→ Provided data:
-- Opening Marker --
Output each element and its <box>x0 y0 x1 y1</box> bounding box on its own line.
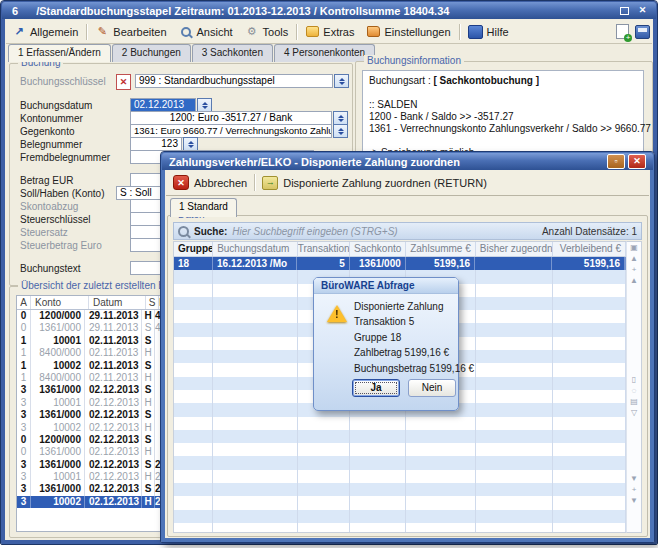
chart-icon[interactable]: ▤ <box>630 396 638 407</box>
empty-cell <box>553 496 626 509</box>
cell-datum: 02.11.2013 <box>85 335 142 347</box>
cell-konto: 1361/000 <box>31 322 85 334</box>
empty-cell <box>553 284 626 297</box>
kontonummer-field[interactable]: 1200: Euro -3517.27 / Bank <box>130 111 332 125</box>
payment-row-selected[interactable]: 18 16.12.2013 /Mo 5 1361/000 5199,16 519… <box>174 257 626 270</box>
main-titlebar[interactable]: 6 /Standardbuchungsstapel Zeitraum: 01.2… <box>2 2 656 19</box>
column-header[interactable]: Konto <box>31 296 89 309</box>
belegnummer-field[interactable]: 123 <box>130 137 182 151</box>
menu-extras[interactable]: Extras <box>299 23 360 40</box>
dropdown-spinner-icon[interactable] <box>333 124 348 138</box>
empty-cell <box>213 523 298 533</box>
scroll-up-icon[interactable]: ▲ <box>630 275 638 286</box>
empty-cell <box>213 377 298 390</box>
search-bar[interactable]: Suche: Hier Suchbegriff eingeben (STRG+S… <box>173 222 642 240</box>
dialog-title: Zahlungsverkehr/ELKO - Disponierte Zahlu… <box>169 156 604 168</box>
abbrechen-button[interactable]: ✕ Abbrechen <box>166 175 254 190</box>
nein-button[interactable]: Nein <box>408 379 456 397</box>
ja-button[interactable]: Ja <box>352 379 400 397</box>
column-header[interactable]: Gruppe <box>174 242 213 256</box>
add-icon[interactable]: + <box>632 264 637 275</box>
empty-cell <box>174 403 213 416</box>
cell-datum: 02.12.2013 <box>85 471 142 483</box>
cell-datum: 02.12.2013 <box>85 397 142 409</box>
empty-cell <box>174 284 213 297</box>
empty-cell <box>476 377 553 390</box>
column-header[interactable]: Buchungsdatum <box>213 242 298 256</box>
empty-cell <box>298 483 350 496</box>
copy-view-icon[interactable]: ▣ <box>630 242 638 253</box>
empty-cell <box>406 470 475 483</box>
cell-gruppe: 18 <box>174 257 213 270</box>
cell-a: 1 <box>17 347 31 359</box>
menu-bearbeiten[interactable]: Bearbeiten <box>89 23 172 40</box>
empty-cell <box>174 297 213 310</box>
tab-personenkonten[interactable]: 4 Personenkonten <box>274 44 375 62</box>
new-document-icon[interactable] <box>616 24 629 39</box>
cell-konto: 1361/000 <box>31 459 85 471</box>
cell-s: S <box>142 409 155 421</box>
clear-icon[interactable]: ✕ <box>116 74 131 90</box>
scroll-down-icon[interactable]: ▼ <box>630 473 638 484</box>
close-icon[interactable]: ✕ <box>628 154 646 169</box>
column-header[interactable]: Zahlsumme € <box>406 242 475 256</box>
date-spinner-icon[interactable] <box>197 98 212 112</box>
empty-cell <box>476 483 553 496</box>
empty-cell <box>350 483 406 496</box>
search-small-icon[interactable]: ◌ <box>632 385 637 396</box>
number-spinner-icon[interactable] <box>183 137 198 151</box>
buchungsschluessel-field[interactable]: 999 : Standardbuchungsstapel <box>135 74 333 88</box>
column-header[interactable]: Bisher zugeordnet <box>476 242 553 256</box>
menu-allgemein[interactable]: Allgemein <box>6 23 84 40</box>
save-icon[interactable] <box>635 25 650 39</box>
dropdown-spinner-icon[interactable] <box>333 111 348 125</box>
restore-icon[interactable]: ▫ <box>607 154 625 169</box>
close-icon[interactable]: ✕ <box>635 5 650 17</box>
column-header[interactable]: A <box>17 296 31 309</box>
menu-tools[interactable]: Tools <box>239 23 295 40</box>
cell-konto: 1361/000 <box>31 446 85 458</box>
empty-cell <box>298 417 350 430</box>
menu-hilfe[interactable]: Hilfe <box>462 23 515 41</box>
tab-standard[interactable]: 1 Standard <box>170 198 237 217</box>
cell-datum: 29.11.2013 <box>85 310 142 322</box>
column-header[interactable]: Verbleibend € <box>553 242 626 256</box>
tab-buchungen[interactable]: 2 Buchungen <box>112 44 191 62</box>
filter-icon[interactable]: ▽ <box>631 407 637 418</box>
cell-datum: 02.11.2013 <box>85 372 142 384</box>
menu-einstellungen[interactable]: Einstellungen <box>360 23 456 40</box>
popup-titlebar[interactable]: BüroWARE Abfrage <box>314 278 458 294</box>
empty-cell <box>476 403 553 416</box>
gegenkonto-field[interactable]: 1361: Euro 9660.77 / Verrechnungskonto Z… <box>130 124 332 138</box>
column-header[interactable]: Sachkonto <box>350 242 406 256</box>
cell-a: 3 <box>17 397 31 409</box>
column-header[interactable]: Transaktion <box>298 242 350 256</box>
dropdown-spinner-icon[interactable] <box>334 74 349 88</box>
empty-row <box>174 523 626 533</box>
scroll-bottom-icon[interactable]: ▼ <box>630 495 638 506</box>
pause-icon[interactable]: ▯ <box>632 374 636 385</box>
cell-s: S <box>142 335 155 347</box>
empty-cell <box>553 297 626 310</box>
scroll-top-icon[interactable]: ▲ <box>630 253 638 264</box>
zuordnen-button[interactable]: → Disponierte Zahlung zuordnen (RETURN) <box>255 176 494 190</box>
dialog-titlebar[interactable]: Zahlungsverkehr/ELKO - Disponierte Zahlu… <box>162 153 653 170</box>
empty-cell <box>476 284 553 297</box>
empty-cell <box>476 430 553 443</box>
buchungsinformation-group-title: Buchungsinformation <box>364 55 464 66</box>
tab-sachkonten[interactable]: 3 Sachkonten <box>192 44 273 62</box>
column-header[interactable]: Datum <box>89 296 146 309</box>
restore-icon[interactable] <box>617 5 632 17</box>
empty-cell <box>213 456 298 469</box>
menu-ansicht[interactable]: Ansicht <box>173 23 239 40</box>
search-input[interactable]: Hier Suchbegriff eingeben (STRG+S) <box>232 226 542 237</box>
tab-erfassen-aendern[interactable]: 1 Erfassen/Ändern <box>8 44 111 62</box>
empty-row <box>174 510 626 523</box>
empty-cell <box>476 297 553 310</box>
arrow-ne-icon <box>12 25 26 38</box>
cell-datum: 02.12.2013 <box>85 422 142 434</box>
column-header[interactable]: S <box>146 296 159 309</box>
add-icon[interactable]: + <box>632 484 637 495</box>
menu-label: Allgemein <box>30 26 78 38</box>
buchungsdatum-field[interactable]: 02.12.2013 <box>130 98 196 112</box>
-- Closing Marker --
→ Exercise details: Reproduce the listing word for word. Do not carry over the pictures.

→ Response to this exercise:
Output each element and its <box>x0 y0 x1 y1</box> bounding box on its own line.
chart-icon[interactable]: ▤ <box>630 396 638 407</box>
empty-cell <box>553 496 626 509</box>
cell-datum: 02.11.2013 <box>85 335 142 347</box>
cell-konto: 1361/000 <box>31 322 85 334</box>
empty-cell <box>553 284 626 297</box>
kontonummer-field[interactable]: 1200: Euro -3517.27 / Bank <box>130 111 332 125</box>
payment-row-selected[interactable]: 18 16.12.2013 /Mo 5 1361/000 5199,16 519… <box>174 257 626 270</box>
main-titlebar[interactable]: 6 /Standardbuchungsstapel Zeitraum: 01.2… <box>2 2 656 19</box>
column-header[interactable]: Konto <box>31 296 89 309</box>
belegnummer-field[interactable]: 123 <box>130 137 182 151</box>
menu-extras[interactable]: Extras <box>299 23 360 40</box>
dropdown-spinner-icon[interactable] <box>333 124 348 138</box>
empty-cell <box>213 523 298 533</box>
scroll-up-icon[interactable]: ▲ <box>630 275 638 286</box>
empty-cell <box>213 377 298 390</box>
search-bar[interactable]: Suche: Hier Suchbegriff eingeben (STRG+S… <box>173 222 642 240</box>
dialog-title: Zahlungsverkehr/ELKO - Disponierte Zahlu… <box>169 156 604 168</box>
abbrechen-button[interactable]: ✕ Abbrechen <box>166 175 254 190</box>
nein-button[interactable]: Nein <box>408 379 456 397</box>
ja-button[interactable]: Ja <box>352 379 400 397</box>
column-header[interactable]: Gruppe <box>174 242 213 256</box>
add-icon[interactable]: + <box>632 264 637 275</box>
empty-cell <box>174 403 213 416</box>
cell-datum: 02.12.2013 <box>85 471 142 483</box>
cell-datum: 02.12.2013 <box>85 397 142 409</box>
empty-cell <box>174 284 213 297</box>
empty-cell <box>476 377 553 390</box>
column-header[interactable]: Buchungsdatum <box>213 242 298 256</box>
empty-cell <box>298 483 350 496</box>
copy-view-icon[interactable]: ▣ <box>630 242 638 253</box>
empty-cell <box>406 470 475 483</box>
cell-gruppe: 18 <box>174 257 213 270</box>
cell-a: 1 <box>17 347 31 359</box>
menu-bearbeiten[interactable]: Bearbeiten <box>89 23 172 40</box>
empty-cell <box>174 297 213 310</box>
tab-personenkonten[interactable]: 4 Personenkonten <box>274 44 375 62</box>
new-document-icon[interactable] <box>616 24 629 39</box>
cell-konto: 1361/000 <box>31 459 85 471</box>
cell-s: S <box>142 409 155 421</box>
clear-icon[interactable]: ✕ <box>116 74 131 90</box>
scroll-down-icon[interactable]: ▼ <box>630 473 638 484</box>
close-icon[interactable]: ✕ <box>628 154 646 169</box>
column-header[interactable]: Zahlsumme € <box>406 242 475 256</box>
date-spinner-icon[interactable] <box>197 98 212 112</box>
empty-cell <box>476 483 553 496</box>
empty-cell <box>350 483 406 496</box>
search-small-icon[interactable]: ◌ <box>632 385 637 396</box>
number-spinner-icon[interactable] <box>183 137 198 151</box>
buchungsschluessel-field[interactable]: 999 : Standardbuchungsstapel <box>135 74 333 88</box>
column-header[interactable]: Bisher zugeordnet <box>476 242 553 256</box>
menu-allgemein[interactable]: Allgemein <box>6 23 84 40</box>
save-icon[interactable] <box>635 25 650 39</box>
dropdown-spinner-icon[interactable] <box>333 111 348 125</box>
restore-icon[interactable]: ▫ <box>607 154 625 169</box>
close-icon[interactable]: ✕ <box>635 5 650 17</box>
column-header[interactable]: A <box>17 296 31 309</box>
menu-tools[interactable]: Tools <box>239 23 295 40</box>
cell-konto: 1361/000 <box>31 446 85 458</box>
empty-cell <box>298 417 350 430</box>
menu-hilfe[interactable]: Hilfe <box>462 23 515 41</box>
tab-standard[interactable]: 1 Standard <box>170 198 237 217</box>
cell-datum: 29.11.2013 <box>85 310 142 322</box>
column-header[interactable]: Verbleibend € <box>553 242 626 256</box>
tab-buchungen[interactable]: 2 Buchungen <box>112 44 191 62</box>
filter-icon[interactable]: ▽ <box>631 407 637 418</box>
cell-datum: 02.11.2013 <box>85 372 142 384</box>
menu-einstellungen[interactable]: Einstellungen <box>360 23 456 40</box>
popup-titlebar[interactable]: BüroWARE Abfrage <box>314 278 458 294</box>
empty-cell <box>476 403 553 416</box>
gegenkonto-field[interactable]: 1361: Euro 9660.77 / Verrechnungskonto Z… <box>130 124 332 138</box>
column-header[interactable]: Sachkonto <box>350 242 406 256</box>
cell-a: 3 <box>17 397 31 409</box>
column-header[interactable]: Transaktion <box>298 242 350 256</box>
dropdown-spinner-icon[interactable] <box>334 74 349 88</box>
empty-row <box>174 523 626 533</box>
scroll-bottom-icon[interactable]: ▼ <box>630 495 638 506</box>
pause-icon[interactable]: ▯ <box>632 374 636 385</box>
cell-s: S <box>142 335 155 347</box>
empty-cell <box>553 297 626 310</box>
scroll-top-icon[interactable]: ▲ <box>630 253 638 264</box>
zuordnen-button[interactable]: → Disponierte Zahlung zuordnen (RETURN) <box>255 176 494 190</box>
dialog-titlebar[interactable]: Zahlungsverkehr/ELKO - Disponierte Zahlu… <box>162 153 653 170</box>
empty-cell <box>476 284 553 297</box>
empty-cell <box>476 430 553 443</box>
buchungsinformation-group-title: Buchungsinformation <box>364 55 464 66</box>
tab-sachkonten[interactable]: 3 Sachkonten <box>192 44 273 62</box>
column-header[interactable]: Datum <box>89 296 146 309</box>
restore-icon[interactable] <box>617 5 632 17</box>
empty-cell <box>213 456 298 469</box>
menu-ansicht[interactable]: Ansicht <box>173 23 239 40</box>
search-input[interactable]: Hier Suchbegriff eingeben (STRG+S) <box>232 226 542 237</box>
tab-erfassen-aendern[interactable]: 1 Erfassen/Ändern <box>8 44 111 62</box>
empty-row <box>174 510 626 523</box>
empty-cell <box>476 297 553 310</box>
arrow-ne-icon <box>12 25 26 38</box>
cell-datum: 02.12.2013 <box>85 422 142 434</box>
column-header[interactable]: S <box>146 296 159 309</box>
add-icon[interactable]: + <box>632 484 637 495</box>
menu-label: Allgemein <box>30 26 78 38</box>
buchungsdatum-field[interactable]: 02.12.2013 <box>130 98 196 112</box>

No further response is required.